If a line in the material below has the word "Formats", copy it.
** Opening Records shown block **
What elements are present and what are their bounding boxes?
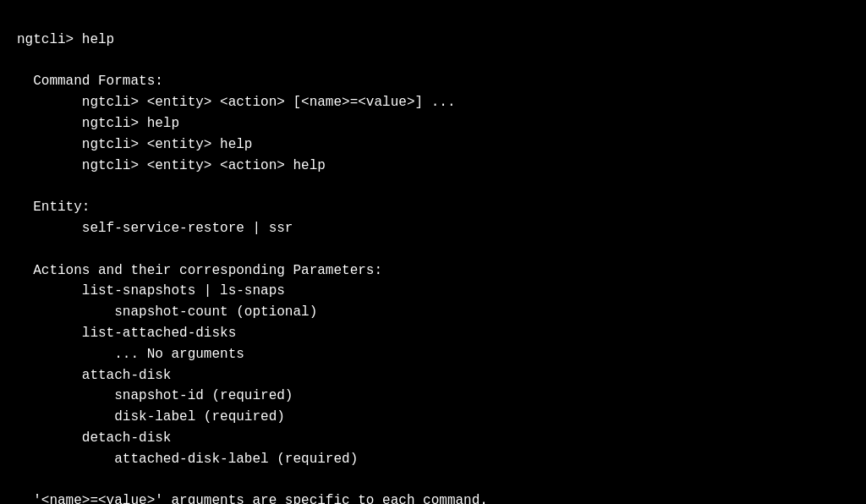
terminal-line: self-service-restore | ssr: [17, 218, 849, 239]
terminal-line: snapshot-count (optional): [17, 302, 849, 323]
terminal-line: ngtcli> <entity> <action> [<name>=<value…: [17, 92, 849, 113]
terminal-line: disk-label (required): [17, 407, 849, 428]
terminal-line: attached-disk-label (required): [17, 449, 849, 470]
terminal-line: list-snapshots | ls-snaps: [17, 281, 849, 302]
terminal-line: Entity:: [17, 197, 849, 218]
terminal-line: list-attached-disks: [17, 323, 849, 344]
terminal-line: ngtcli> help: [17, 113, 849, 134]
terminal-line: Command Formats:: [17, 71, 849, 92]
terminal-line: [17, 176, 849, 197]
terminal-output: ngtcli> help Command Formats: ngtcli> <e…: [17, 8, 849, 504]
terminal-line: ngtcli> <entity> help: [17, 134, 849, 156]
terminal-line: snapshot-id (required): [17, 386, 849, 407]
terminal-line: ... No arguments: [17, 344, 849, 365]
terminal-line: ngtcli> <entity> <action> help: [17, 156, 849, 177]
terminal-line: [17, 51, 849, 72]
terminal-line: attach-disk: [17, 365, 849, 386]
terminal-line: detach-disk: [17, 428, 849, 449]
terminal-line: Actions and their corresponding Paramete…: [17, 260, 849, 282]
terminal-line: [17, 239, 849, 260]
terminal-line: ngtcli> help: [17, 30, 849, 51]
terminal-line: [17, 470, 849, 491]
terminal-line: '<name>=<value>' arguments are specific …: [17, 490, 849, 504]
** Closing Records shown block **
- _Answer space_:
terminal-line: Command Formats:: [17, 71, 849, 92]
terminal-output: ngtcli> help Command Formats: ngtcli> <e…: [17, 8, 849, 504]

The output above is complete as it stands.